Solo una tempistica certa e pubblica, oltre che un rapporto continuativo di collaborazione tra assessorato e associazioni dei malati, può rassicurare le famiglie sull’effettività dell’impegno assunto, diversamente, confinati nel limbo dell’incertezza di un generico “futuro semplice”, i malati e le famiglie al loro fianco corrono il rischio di dover nuovamente affidare alla forza della pubblica denuncia quel che in un paese civile sarebbe un sacrosanto diritto

Ci auguriamo infine che al più presto vengano attivate anche le altre azioni previste dalla Delibera, in particolare quella riguardante la possibilità di avere finalmente un registro regionale di patologia che nel Lazio purtroppo ancora non esiste e che direbbe con esattezza quanti sono nella nostra regione le persone affette da SLA. Come possiamo d’altronde assistere i malati di SLA se nemmeno sappiamo quanti sono e dove vivono? 

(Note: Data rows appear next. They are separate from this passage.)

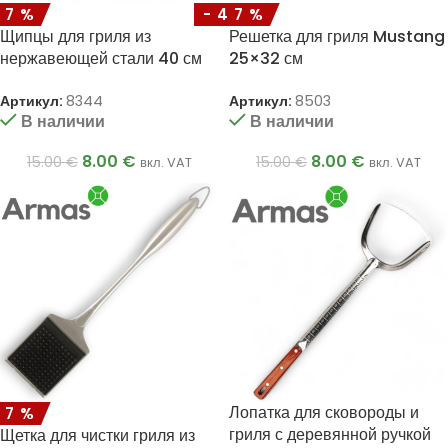
47%
-47%
Щипцы для гриля из
Решетка для гриля Mustang
нержавеющей стали 40 см
25×32 см
Артикул:
8344
Артикул:
8503
В наличии
В наличии
8.00
€
8.00
€
15.00
€
15.00
€
вкл. VAT
вкл. VAT
Лопатка для сковороды и
47%
гриля с деревянной ручкой
Щетка для чистки гриля из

L’Associazione Luca Coscioni è una associazione no profit di promozione sociale. Tra le sue priorità vi sono l’affermazione delle libertà civili e i diritti umani, in particolare quello alla scienza, l’assistenza personale autogestita, l’abbattimento della barriere architettoniche, le scelte di fine vita, la legalizzazione dell’eutanasia, l’accesso ai cannabinoidi medici e il monitoraggio mondiale di leggi e politiche in materia di scienza e auto-determinazione.